:: Records to use
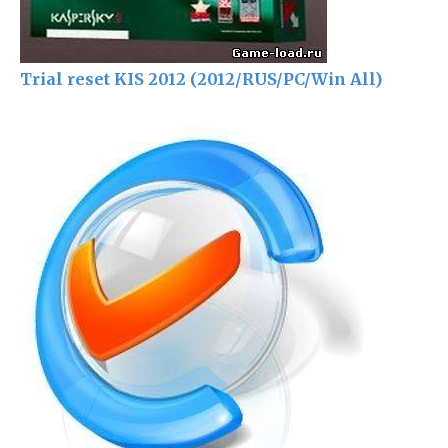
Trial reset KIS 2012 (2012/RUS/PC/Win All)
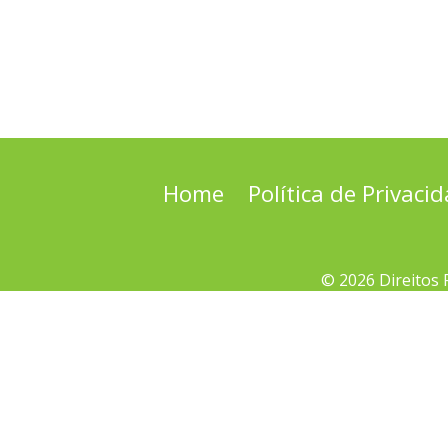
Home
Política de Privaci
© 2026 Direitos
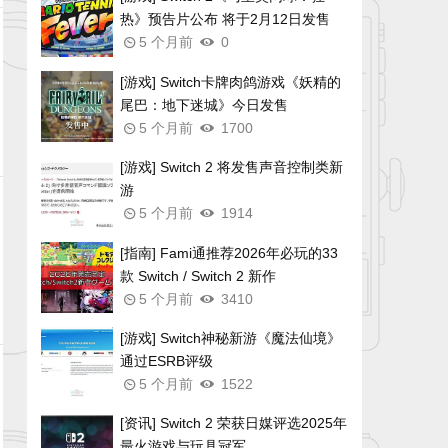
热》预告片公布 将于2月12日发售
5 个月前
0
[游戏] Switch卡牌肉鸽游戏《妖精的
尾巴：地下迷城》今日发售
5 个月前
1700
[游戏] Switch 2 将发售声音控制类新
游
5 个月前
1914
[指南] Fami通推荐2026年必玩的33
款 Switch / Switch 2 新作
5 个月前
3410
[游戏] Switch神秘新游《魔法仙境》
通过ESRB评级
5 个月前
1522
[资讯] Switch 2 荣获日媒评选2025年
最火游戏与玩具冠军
::::
:: Records to use
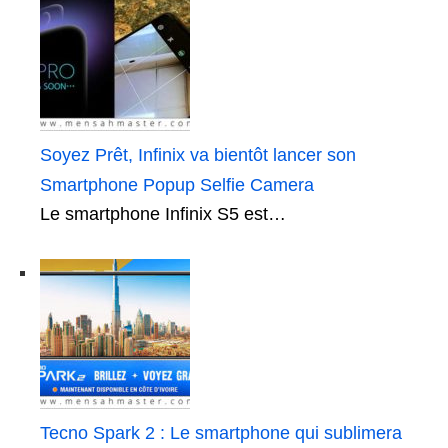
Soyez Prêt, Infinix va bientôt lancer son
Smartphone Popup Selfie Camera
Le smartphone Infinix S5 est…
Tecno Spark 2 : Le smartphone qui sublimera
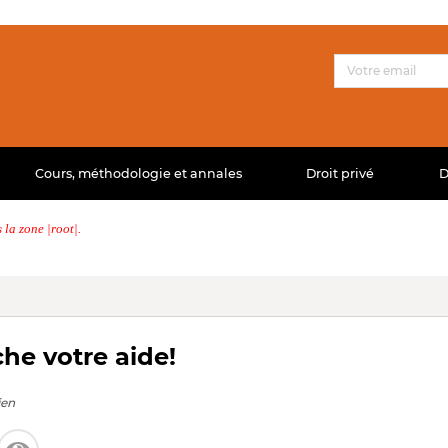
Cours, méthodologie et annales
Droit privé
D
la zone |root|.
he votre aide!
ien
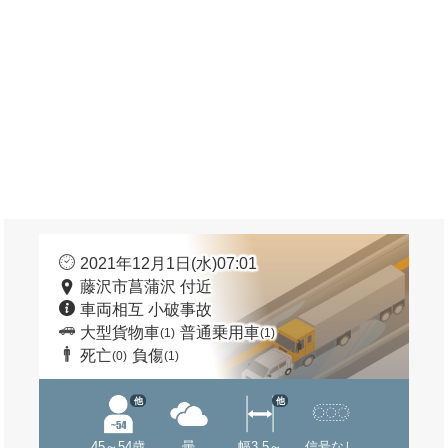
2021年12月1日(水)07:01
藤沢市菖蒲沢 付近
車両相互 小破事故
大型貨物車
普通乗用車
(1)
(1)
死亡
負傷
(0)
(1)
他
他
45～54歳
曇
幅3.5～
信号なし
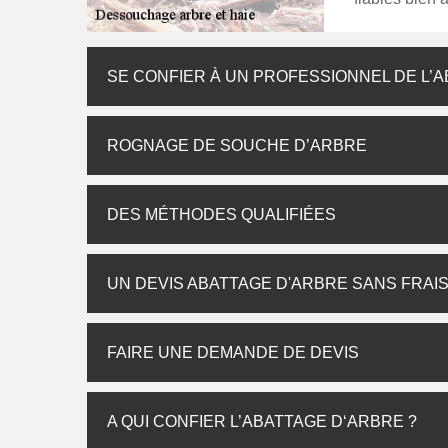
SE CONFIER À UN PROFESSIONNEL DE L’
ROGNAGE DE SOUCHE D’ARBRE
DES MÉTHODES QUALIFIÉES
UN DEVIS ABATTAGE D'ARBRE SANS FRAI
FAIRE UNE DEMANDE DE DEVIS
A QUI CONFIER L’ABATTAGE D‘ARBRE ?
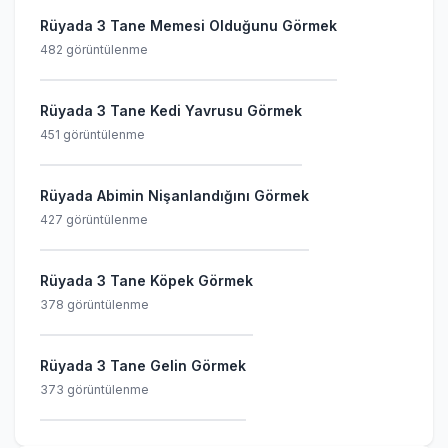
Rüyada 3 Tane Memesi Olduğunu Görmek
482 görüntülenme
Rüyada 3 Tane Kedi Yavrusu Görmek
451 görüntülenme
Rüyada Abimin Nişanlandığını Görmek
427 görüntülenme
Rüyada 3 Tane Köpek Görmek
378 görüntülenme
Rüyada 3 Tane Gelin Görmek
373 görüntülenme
::::
__Exercise aim__: What you return must match, character for character, the lines above from the one with "Smartphone Popup Selfie Camera" through the one with "SE CONFIER À UN PROFESSIONNEL DE L’", minus any pictures.

__Solved problem__:
Smartphone Popup Selfie Camera
Le smartphone Infinix S5 est…
Tecno Spark 2 : Le smartphone qui sublimera
Cours, méthodologie et annales
Droit privé
D
la zone |root|.
he votre aide!
ien
2021年12月1日(水)07:01
藤沢市菖蒲沢 付近
車両相互 小破事故
大型貨物車
普通乗用車
(1)
(1)
死亡
負傷
(0)
(1)
他
他
45～54歳
曇
幅3.5～
信号なし
SE CONFIER À UN PROFESSIONNEL DE L’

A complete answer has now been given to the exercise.